I don't explicitly use these containers when done with my pagination process. Rather, I use the PageLayoutItems I have created to generate/resize/remove textContainers/textViews for the UI as needed. My UI-interfacing/generating NSLayoutManager, which is of course assigned to the same NSTextStorage as the measuring layout manager, then iterates through my paginator model class' pageLayoutItems array to generate/resize/remove.
I have verified my pagination data. None of my frames overlap. They are sized exactly the same as they should be per my measurement passes. The number of containers/views needed is correct.
But here's the issue:
My views render the text that SHOULD appear in my final textContainer/textView as visually overlapping the text in my second to last textContainer/textView. I see a garble of text.
When I iterate through my UI textContainers, I get this debug print:
TextContainer 0 glyphRange: {0, 172}
TextContainer 1 glyphRange: {172, 55}
TextContainer 2 glyphRange: {227, 100} // this is wrong, final 31 chars should be in container 3
TextContainer 3 glyphRange: {327, 0} // empty range here, odd
I have tried setting textContainers for glyph ranges explicitly, via:
// Variable names just for clarity here
layoutManager.setTextContainer(correctTextView.textContainer!, forGlyphRange: correctGlyphRangeForThisContainer)

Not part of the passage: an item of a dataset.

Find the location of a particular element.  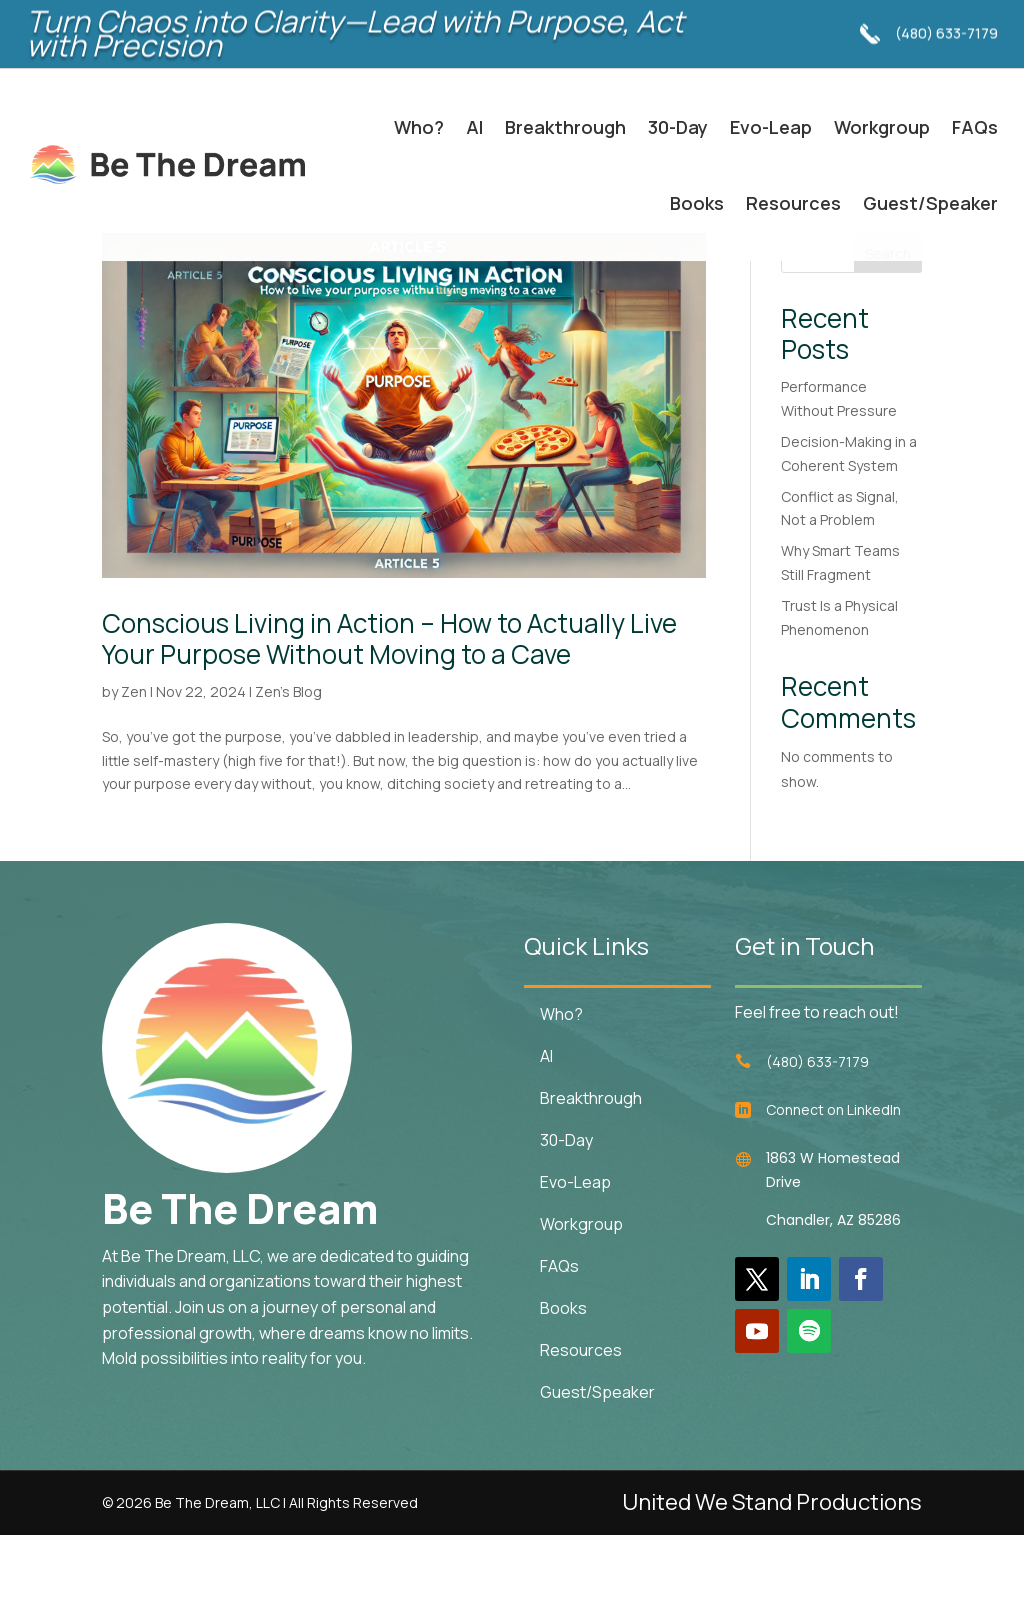 Zen's Blog is located at coordinates (288, 777).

Debug prints show that I'm setting the right ranges there. But they don't retain.
I have tried resizing my final text container to be much larger in case that was the issue. No dice. My final range of text/glyphs still lays out in the wrong container and overlaps the other content laid out there.
Any help here?? I've scoured the forums and have been dealing with this bug for two weeks straight with no hope in sight.